Inspiration

As ECE students, we have sat through classes that expect us to come in knowing how to prototype and how to use electrical components. However, students who never experienced working with ICs, resistors, or breadboards have struggled through a class where they need to learn how everything works during lab and it can be incredibly overwhelming. (ECE is an acronym for "Electrical and Computer Engineering".)

What it does

Our game "wires." is an interactive tutorial, almost like an Introduction to ECE Practical Skills. The tutorial is a survey of basic electrical tools that a student should know how to use not only for classes, but also in the industry. Each task goes over a different topic and the student can only move onto the next task after completely the current task correctly.

How we built it

We built the tutorial in Unity to use with an Oculus Rift and an Xbox Controller.

Challenges we ran into

We worked with the Myo Armband to integrate with the Oculus Rift for hand gesture-based movement in the Tutorial. However, when testing the responsiveness of the Myo Armband with different people and Spotify hand-gestures,we found that the Myo Armband would at least detect 1 gesture correctly every ~50 gestures for those with thicker arms but would not recognize gestures from those with thinner arms at all. This could have been either a stability issue of the Myo Armband on thinner arms or due to the average gesture profile used in testing. In the end, we used a Xbox controller.

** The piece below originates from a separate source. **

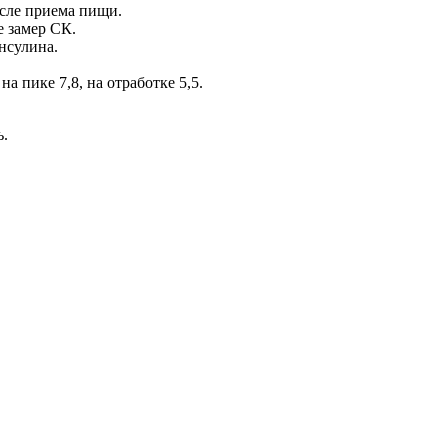
осле приема пищи.
е замер СК.
нсулина.
на пике 7,8, на отработке 5,5.
ь.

We also attempted to code a script that would allow for object movement and recognition of contact of objects in order to see if the student completed the task correctly. We thought of a solution that would require for creation of Collider Bodies to detect proximity of wires and pins relative to each other; touching would be recognized as successful contact. Another challenge we ran into was how to use Ray Cast and draw wires from hole to hole of the breadboard. We looked up a tutorial and then got one of the companies to help us figure out what exactly they were doing in the tutorial. However, writing the code for that was harder than we thought. We do not have that much experience in OOP, so to try and use a Ray Cast and index through pixels was harder than we thought. We spent many hours trying to figure out the code, and in the end we just ran out of time.

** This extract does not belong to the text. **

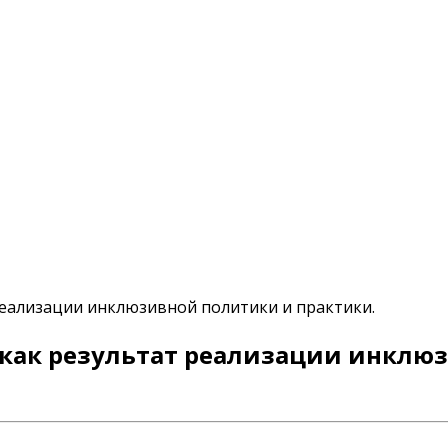
реализации инклюзивной политики и практики.
как результат реализации инклю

Accomplishments that we're proud of

We figured out how to code in C#. We originally were going to use JavaScript, but we wanted a challenge and use an actual OOP language. We could have used packages to import all settings, but we wanted to focus on both the graphics and the logic behind this project. Instead of using packages, we started from scratch and had a lot of fun with learning about all that Unity has to offer.

We also figured out how to move the camera relative to an object in the project for later integration with movement of other objects. This involved testing for a while with the Xbox controller, instead of just looking at the screen.

What we learned

This was our first time using Unity and the Oculus Rift, and coding in C#. All of us had diverse previous experiences, but as a team we were able to put together what ever knowledge we had and support each other. Our goal was to learn the most we could and put together a really beautiful hack. What we actually learned was that there will always be challenges to overcome, but working in a team provides the mental and knowledge support greatly needed to succeed. We really liked how open the atmosphere was at CalHacks regarding help. At one point, we walked around and kept asking people if they knew Unity so they could help, and we learned that it is always okay to ask.

What's next for wires.

Our next immediate steps would be to both understand accurate and precise object movement and implement a solution for the Correctness Algorithm that would allow the user to move onto the end scene of a task.